17. Verweerder stelt zich op het standpunt dat de door eiseres overgelegde documenten niet tot een ander oordeel leiden, ook al zijn ze echt bevonden. Een oordeel over de authenticiteit houdt niet zonder meer een oordeel in over de inhoudelijke juistheid van de documenten. Daarbij vindt verweerder van belang dat eiseres niet heeft aangetoond dat er een deugdelijk identificatieproces heeft plaatsgevonden voorafgaand aan de afgifte van de geboorteakte en het paspoort, zodat de gerede twijfel daarmee niet is weggenomen. Eiseres heeft niet aangetoond dat zij de documenten in persoon heeft aangevraagd en in ontvangst genomen. Haar verklaringen daarover zijn te algemeen van aard en niet onderbouwd.
18. Verweerder heeft Bureau Documenten verzocht onderzoek te verrichten naar de door eiseres overgelegde geboorteakte en paspoort. Bureau Documenten heeft geconcludeerd dat de geboorteakte met aan zekerheid grenzende waarschijnlijkheid echt is en dat het paspoort echt is. Bureau Documenten kan geen uitspraak doen over de opmaak en afgifte van de documenten en of deze inhoudelijk juist zijn. Het paspoort kan de identiteit en nationaliteit gelet op de daarop geplaatste handtekening niet bevestigen.
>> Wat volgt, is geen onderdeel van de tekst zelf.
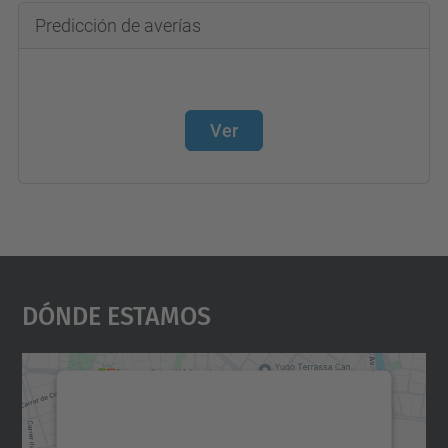
Predicción de averías
Ver
Dónde Estamos
Necesitamos su consentimiento
para cargar el servicio Google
19. Naar het oordeel van de rechtbank heeft verweerder zich terecht op het standpunt gesteld dat eiseres, ondanks dat de documenten echt zijn bevonden, haar identiteit en nationaliteit niet heeft aangetoond met de door haar overgelegde documenten. Daarvoor heeft verweerder van belang kunnen achten dat niet gebleken is dat voorafgaand aan de afgifte van het paspoort een deugdelijk identificatieproces heeft plaatsgevonden. Alleen al het feit dat eiseres verklaart dat haar paspoort door een kennis is opgehaald in Sierra Leone en per post aan haar is toegestuurd, is voldoende om de deugdelijke identificatie in twijfel te trekken. Verder heeft verweerder erop gewezen dat de handtekening op het paspoort afwijkt van de handtekening die eiseres gebruikt op haar Nederlandse verblijfsdocument. Aan de door eiseres overgelegde verklaring van de Sierra Leoonse ambassade van 11 februari 2021 heeft verweerder niet de waarde toe hoeven kennen die eiseres daaraan hecht. De verklaring houdt in dat eiseres houder is van een Sierra Leoons paspoort en dat zij ingezetene is van Sierra Leone, maar nergens blijkt uit waarop deze verklaring is gebaseerd en of en welk onderzoek hieraan vooraf is gegaan.
20. De rechtbank komt dan ook met verweerder tot de conclusie dat eiseres met de door haar overgelegde documenten de gerede twijfel over haar nationaliteit en identiteit niet heeft weggenomen.
21. Eiseres heeft een beroep gedaan op artikel 4:84 van de Algemene wet bestuursrecht (Awb), omdat volgens haar sprake is van een zeer bijzonder geval. Verweerder heeft zich hierover naar het oordeel van de rechtbank terecht op het standpunt gesteld dat van het in artikel 7 van de Rijkswet op het Nederlanderschap neergelegde wettelijke vereiste dat de identiteit en nationaliteit van de verzoeker vaststaan, niet met toepassing van artikel 4:84 van de Awb kan worden afgeweken. Deze beroepsgrond slaagt daarom niet.